* _Problem requirements_: For the data that follows, print the line with "Ein Kammerspiel herrscht", the line with "yang memiliki SPBU.", and all lines between them, exactly as they stand. Omit pictures and add nothing.

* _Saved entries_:
::::::::::

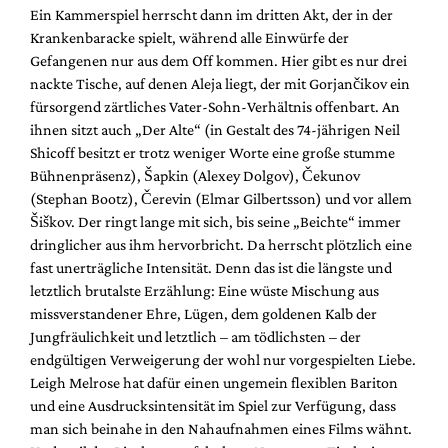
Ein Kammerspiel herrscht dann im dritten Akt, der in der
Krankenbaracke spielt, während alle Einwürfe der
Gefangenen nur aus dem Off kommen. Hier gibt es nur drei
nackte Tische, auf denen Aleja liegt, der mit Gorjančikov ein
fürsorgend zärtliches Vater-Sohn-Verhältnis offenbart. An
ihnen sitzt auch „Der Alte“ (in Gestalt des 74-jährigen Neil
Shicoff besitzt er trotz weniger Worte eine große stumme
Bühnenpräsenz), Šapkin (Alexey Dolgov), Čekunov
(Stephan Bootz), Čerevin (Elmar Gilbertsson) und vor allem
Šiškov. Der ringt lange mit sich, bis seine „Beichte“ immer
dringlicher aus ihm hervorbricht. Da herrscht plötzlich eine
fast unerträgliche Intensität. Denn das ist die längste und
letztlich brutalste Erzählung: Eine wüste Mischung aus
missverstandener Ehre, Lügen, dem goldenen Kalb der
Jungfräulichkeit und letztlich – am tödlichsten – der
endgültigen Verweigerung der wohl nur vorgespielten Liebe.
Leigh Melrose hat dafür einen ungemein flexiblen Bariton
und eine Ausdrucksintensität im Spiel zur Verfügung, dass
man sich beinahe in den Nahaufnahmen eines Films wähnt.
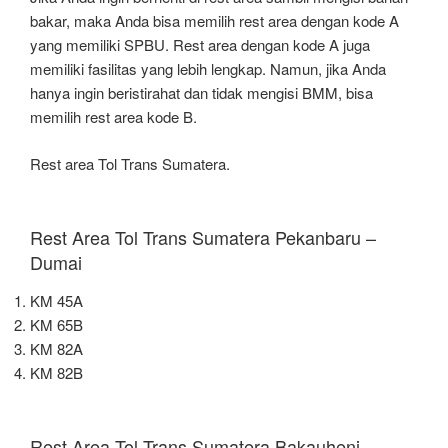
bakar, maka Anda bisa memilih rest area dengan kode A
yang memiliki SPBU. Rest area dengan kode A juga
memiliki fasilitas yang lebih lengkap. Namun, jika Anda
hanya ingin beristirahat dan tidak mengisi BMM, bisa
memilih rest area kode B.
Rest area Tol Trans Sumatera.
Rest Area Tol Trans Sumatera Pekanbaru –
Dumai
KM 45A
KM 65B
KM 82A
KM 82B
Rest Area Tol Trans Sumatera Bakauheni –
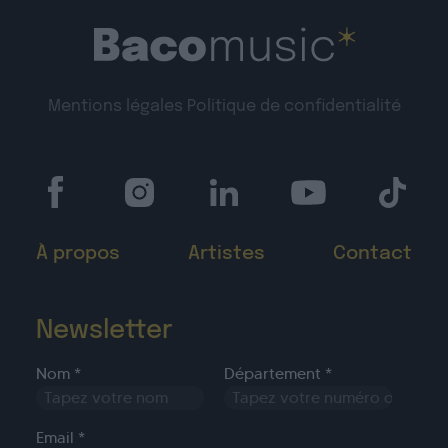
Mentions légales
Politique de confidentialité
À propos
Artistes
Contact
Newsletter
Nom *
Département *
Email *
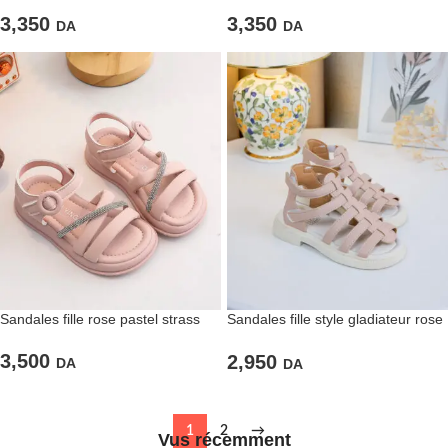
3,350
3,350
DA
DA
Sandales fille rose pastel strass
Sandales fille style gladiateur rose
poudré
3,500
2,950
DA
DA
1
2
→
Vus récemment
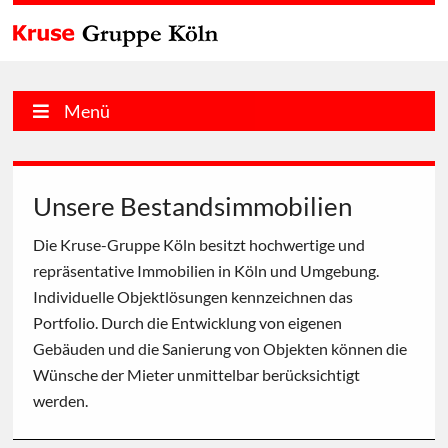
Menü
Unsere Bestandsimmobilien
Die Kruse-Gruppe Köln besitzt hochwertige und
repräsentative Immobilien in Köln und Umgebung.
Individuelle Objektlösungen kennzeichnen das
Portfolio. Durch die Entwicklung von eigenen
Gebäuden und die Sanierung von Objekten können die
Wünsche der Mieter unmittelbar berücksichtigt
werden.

::::::::::

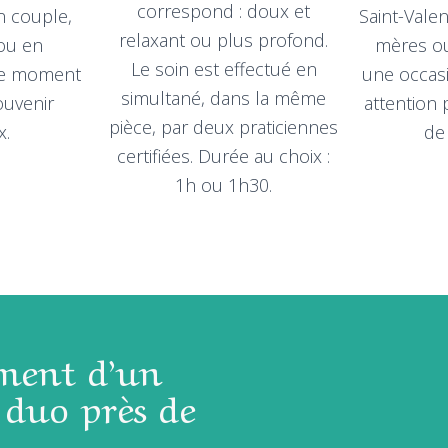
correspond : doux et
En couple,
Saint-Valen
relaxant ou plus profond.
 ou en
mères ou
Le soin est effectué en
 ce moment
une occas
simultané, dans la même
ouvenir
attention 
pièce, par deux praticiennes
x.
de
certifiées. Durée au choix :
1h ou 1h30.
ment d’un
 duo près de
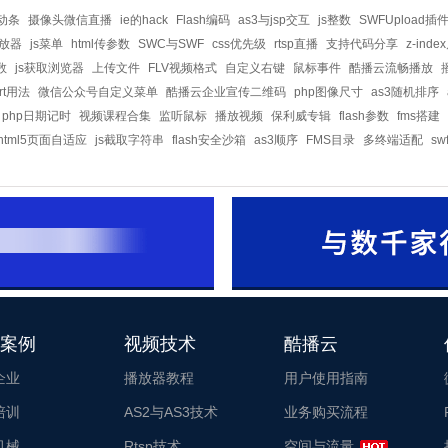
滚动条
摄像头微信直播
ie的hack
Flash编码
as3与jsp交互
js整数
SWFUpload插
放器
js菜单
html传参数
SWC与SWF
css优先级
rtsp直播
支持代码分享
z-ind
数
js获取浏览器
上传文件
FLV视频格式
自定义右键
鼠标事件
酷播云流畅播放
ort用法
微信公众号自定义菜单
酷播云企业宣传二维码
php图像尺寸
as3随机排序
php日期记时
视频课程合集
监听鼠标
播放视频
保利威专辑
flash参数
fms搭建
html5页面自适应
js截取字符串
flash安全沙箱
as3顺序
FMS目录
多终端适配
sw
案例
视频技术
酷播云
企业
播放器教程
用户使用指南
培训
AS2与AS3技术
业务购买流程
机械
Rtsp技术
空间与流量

::::::::::

* _Your response_:
Ein Kammerspiel herrscht dann im dritten Akt, der in der
Krankenbaracke spielt, während alle Einwürfe der
Gefangenen nur aus dem Off kommen. Hier gibt es nur drei
nackte Tische, auf denen Aleja liegt, der mit Gorjančikov ein
fürsorgend zärtliches Vater-Sohn-Verhältnis offenbart. An
ihnen sitzt auch „Der Alte“ (in Gestalt des 74-jährigen Neil
Shicoff besitzt er trotz weniger Worte eine große stumme
Bühnenpräsenz), Šapkin (Alexey Dolgov), Čekunov
(Stephan Bootz), Čerevin (Elmar Gilbertsson) und vor allem
Šiškov. Der ringt lange mit sich, bis seine „Beichte“ immer
dringlicher aus ihm hervorbricht. Da herrscht plötzlich eine
fast unerträgliche Intensität. Denn das ist die längste und
letztlich brutalste Erzählung: Eine wüste Mischung aus
missverstandener Ehre, Lügen, dem goldenen Kalb der
Jungfräulichkeit und letztlich – am tödlichsten – der
endgültigen Verweigerung der wohl nur vorgespielten Liebe.
Leigh Melrose hat dafür einen ungemein flexiblen Bariton
und eine Ausdrucksintensität im Spiel zur Verfügung, dass
man sich beinahe in den Nahaufnahmen eines Films wähnt.
bakar, maka Anda bisa memilih rest area dengan kode A
yang memiliki SPBU. Rest area dengan kode A juga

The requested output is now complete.